Jon Eugene Minadeo II (born 1983) is an American antisemitic conspiracy theorist, neo-Nazi, white supremacist and former rapper. He is the leader of the antisemitic hate group and conspiracy theory network Goyim Defense League (GDL). He is known for his video platform GoyimTV, banner drops, and his distributions of neo-Nazi propaganda.

Personal life 

Minadeo grew up in northern California in Novato where he lived with his mother in various apartments. He dropped out of Novato High School in the early 2000s and later received a GED. He worked at his grandmother's restaurant, Dinucci’s Italian Dinners, in Valley Ford. His family has a Mexican-American background.
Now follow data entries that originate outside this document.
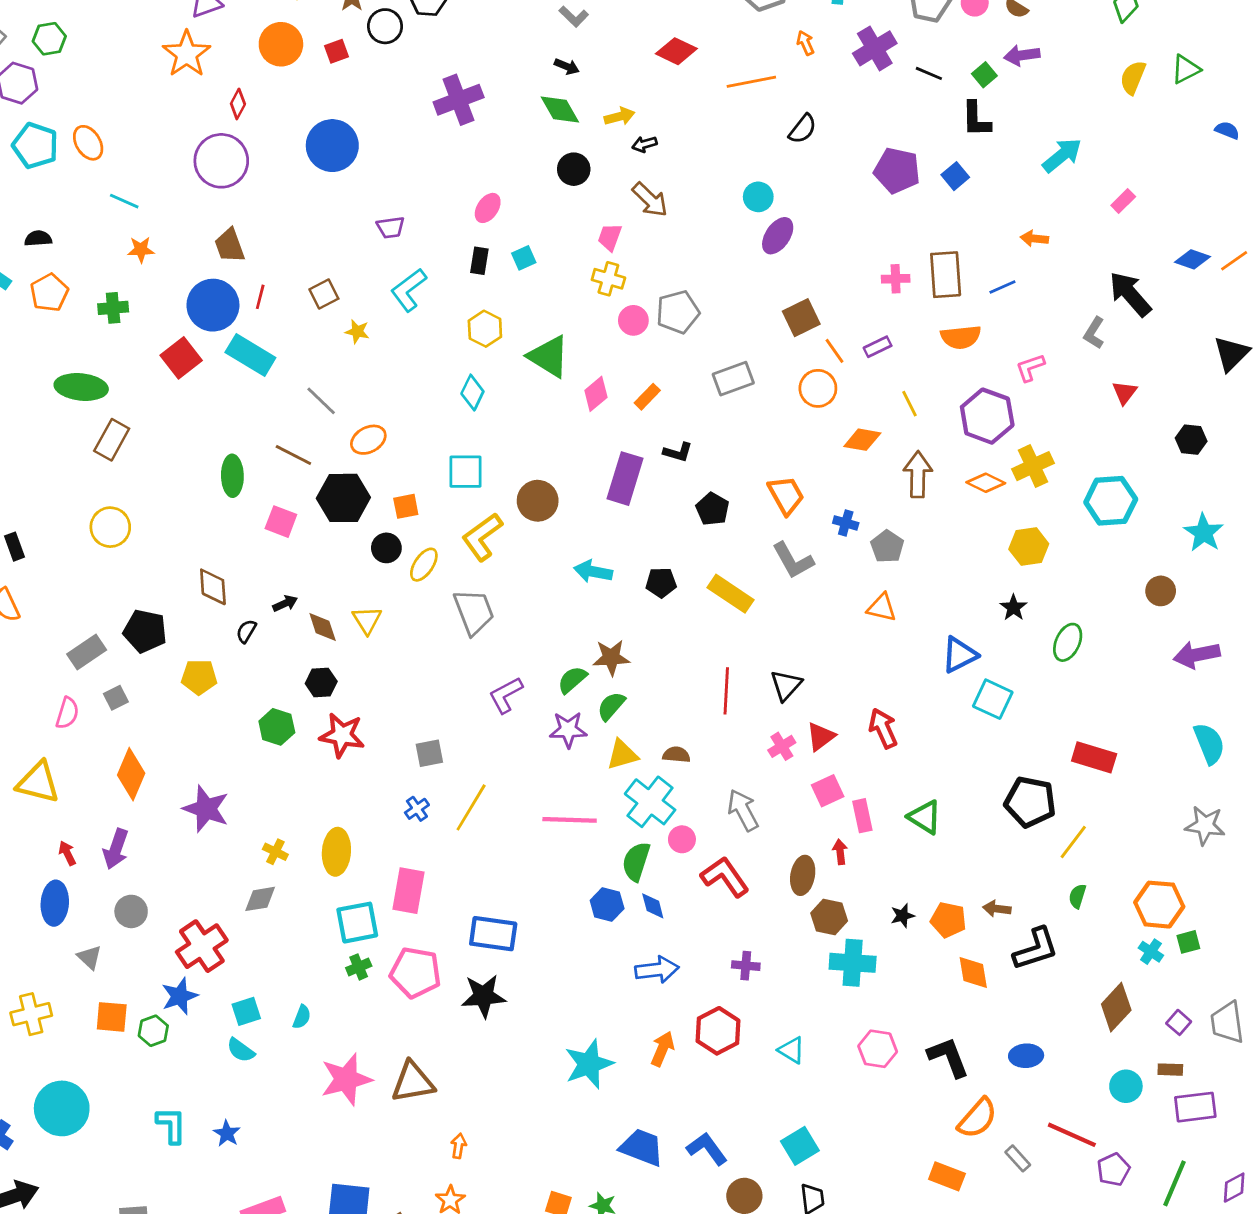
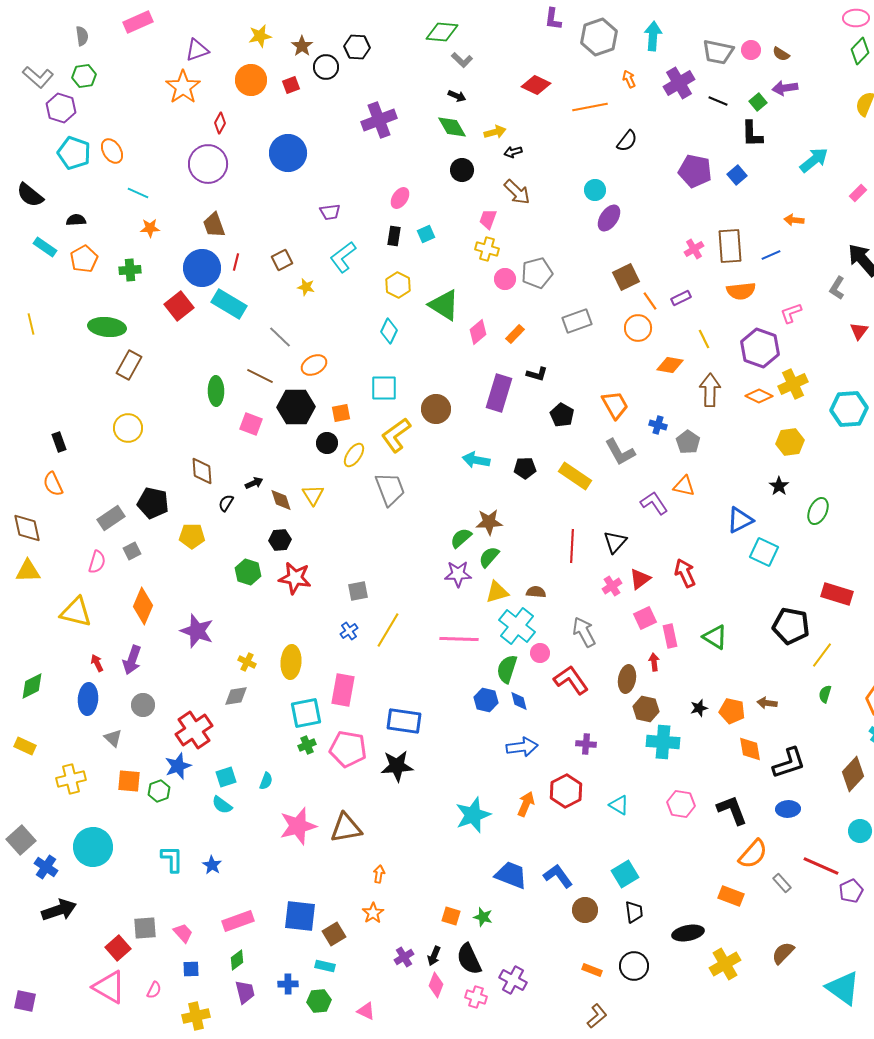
pink cross: (896, 279) -> (694, 249), turned -30
purple L-shape: (506, 695) -> (654, 503), moved, turned 84
black L-shape: (1036, 949) -> (789, 763), moved

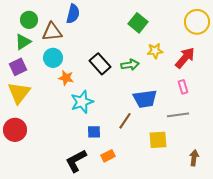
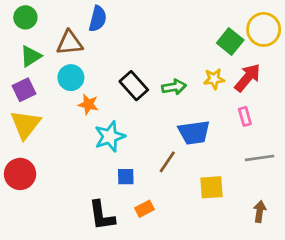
green circle: (29, 20) -> (25, 17), moved
green square: (138, 23) -> (230, 41), moved
yellow star: (155, 51) -> (214, 79), moved
gray line: (178, 115) -> (260, 158), moved
black L-shape: (76, 161) -> (102, 215), turned -70

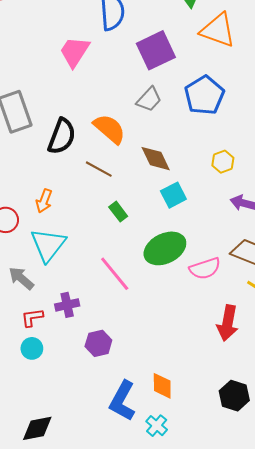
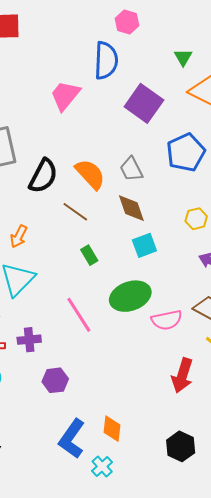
purple square: (156, 50) -> (144, 103), turned -36
gray trapezoid: (149, 99) -> (131, 169), moved, turned 104

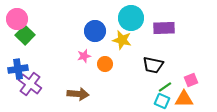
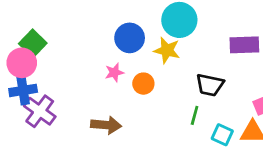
pink circle: (17, 19) -> (22, 63), moved
purple rectangle: (164, 28) -> (244, 45), moved
green line: (165, 87) -> (195, 115), moved, turned -40

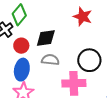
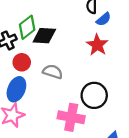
black diamond: (46, 38) -> (44, 36), moved
gray semicircle: (50, 60) -> (53, 72), moved

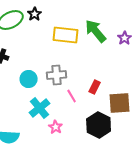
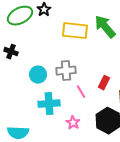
cyan cross: (40, 108) -> (49, 104), turned 35
pink star: (56, 127) -> (73, 123), moved

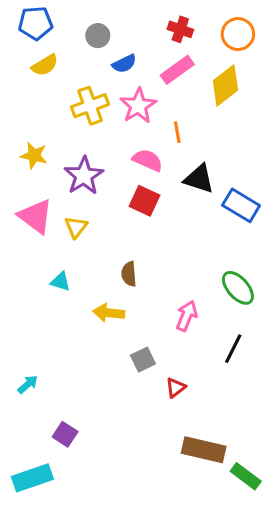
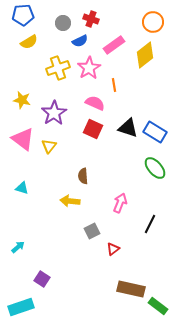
red cross: (180, 29) -> (91, 19), moved
black triangle: (199, 179) -> (128, 128), moved
cyan triangle: (60, 282) -> (22, 188), moved
green ellipse: (238, 288) -> (155, 168), moved

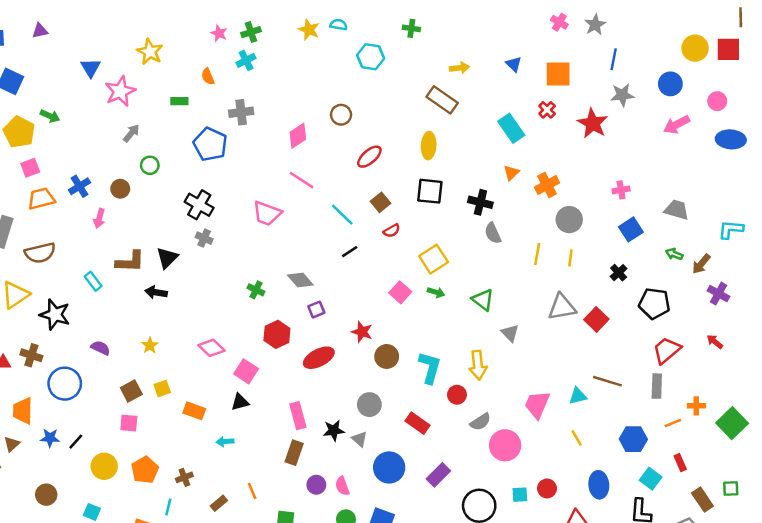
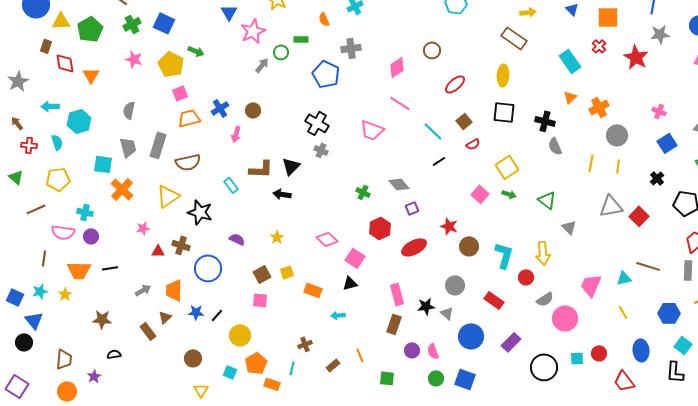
green circle: (150, 165) -> (281, 52), moved
pink cross: (621, 190) -> (659, 111), turned 32
orange pentagon: (145, 470) -> (256, 363), moved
Sources claim that there was a rupture in his family and that he has rarely held a steady job since leaving the restaurant. In a March 2022 interview with the Santa Rosa Press Democrat, Minadeo claimed that he does some construction work and that he'd "probably have to leave Petaluma because things are growing so uncomfortable for him."

He had been living in Petaluma until December 2022 when he and his girlfriend Kelly Johnson moved to Florida. Johnson, a yoga instructor, had been fired from two yoga studios in the Bay Area in March 2022 for her connections with Minadeo and for increasingly bigoted comments.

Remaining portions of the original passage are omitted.